• Question: how can you prove that your research is reliable?

    Asked by emmawoods to Tim, Suzi, Damien, Rachael on 16 Jun 2011. This question was also asked by lidivampire, livmarshall, thedinosaurexpert.
    • Photo: Tim Fosker

      Tim Fosker answered on 13 Jun 2011:


      Hi @emmawoods

      Thanks for a great question! When you do experiments in a test tube you can easily check that your results are reliable by running the same experiment over and over again. Making sure the results you get from children are reliable is not so easy – we can’t ask the same 5 year-old to sit in a room having their brain activity measured over and over again for several days. Instead we use mathematics to calculate the chances of the results happening randomly. The more children we test that show the same patterns of brain activity the less likely the patterns we get are random. There is always a chance that our results are random, but we only report results when the chance of the results being random is small (usually less than 5 in 100).

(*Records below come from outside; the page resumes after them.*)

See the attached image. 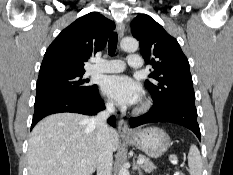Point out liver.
Returning a JSON list of instances; mask_svg holds the SVG:
<instances>
[{
	"mask_svg": "<svg viewBox=\"0 0 233 175\" xmlns=\"http://www.w3.org/2000/svg\"><path fill=\"white\" fill-rule=\"evenodd\" d=\"M90 119L76 113H58L41 120L29 141V175H92L99 147L97 130ZM109 136L116 151L117 131L110 128Z\"/></svg>",
	"mask_w": 233,
	"mask_h": 175,
	"instance_id": "6515ba94",
	"label": "liver"
}]
</instances>
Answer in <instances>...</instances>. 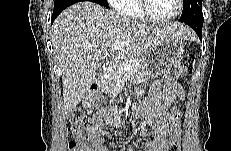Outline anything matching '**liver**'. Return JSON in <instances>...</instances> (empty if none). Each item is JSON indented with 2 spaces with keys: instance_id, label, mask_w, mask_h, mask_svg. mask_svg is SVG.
<instances>
[{
  "instance_id": "1",
  "label": "liver",
  "mask_w": 231,
  "mask_h": 151,
  "mask_svg": "<svg viewBox=\"0 0 231 151\" xmlns=\"http://www.w3.org/2000/svg\"><path fill=\"white\" fill-rule=\"evenodd\" d=\"M168 37L189 39L183 24L148 25L123 17L94 2H77L66 8L52 25L51 41L62 72L64 113L79 104L97 75L98 62L116 51L119 57H139ZM122 43L119 50L112 45Z\"/></svg>"
}]
</instances>
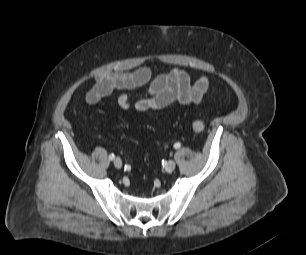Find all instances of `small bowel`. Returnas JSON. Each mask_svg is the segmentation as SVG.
I'll return each mask as SVG.
<instances>
[{
	"label": "small bowel",
	"instance_id": "1",
	"mask_svg": "<svg viewBox=\"0 0 306 255\" xmlns=\"http://www.w3.org/2000/svg\"><path fill=\"white\" fill-rule=\"evenodd\" d=\"M148 85L147 93L131 102L127 91ZM209 87V80L202 76L192 82L189 74L181 69H173L152 77L149 67H141L128 72H108L95 77L86 96L87 103L93 107L103 97L115 91H122L117 104L123 111L134 109L139 113L160 110L178 103L187 105L200 102Z\"/></svg>",
	"mask_w": 306,
	"mask_h": 255
}]
</instances>
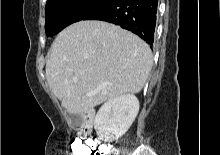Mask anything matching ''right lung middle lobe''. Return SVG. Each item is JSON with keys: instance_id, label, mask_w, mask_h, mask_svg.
Masks as SVG:
<instances>
[{"instance_id": "dd1d6c3e", "label": "right lung middle lobe", "mask_w": 220, "mask_h": 155, "mask_svg": "<svg viewBox=\"0 0 220 155\" xmlns=\"http://www.w3.org/2000/svg\"><path fill=\"white\" fill-rule=\"evenodd\" d=\"M114 0H52L46 3L45 31L48 37L59 33L68 25L84 20L105 8Z\"/></svg>"}]
</instances>
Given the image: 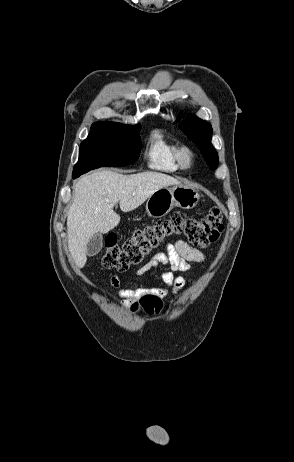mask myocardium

      I hope that answers your question.

    • Photo: Suzi Gage

      Suzi Gage answered on 16 Jun 2011:


      Hi @emmawoods and @lidivampire
      I’ve answered this question already for someone else (they asked how we prove our results are accurate, but this is the same thing really). Here’s what I put:

      Thanks for your question, it’s a really good one.
      Often one study by itself may find something interesting, but if someone else cannot repeat this finding, it is probably only by chance, and not an interesting result. So we do what we call ‘replication’ and if a number of different people using different data can find the same result, then this suggests the result is accurate.

      Also, you can try to answer the same question with a different research method, if both methods lead to the same answer then this is a good sign that you’ve found something that is likely to be a true finding!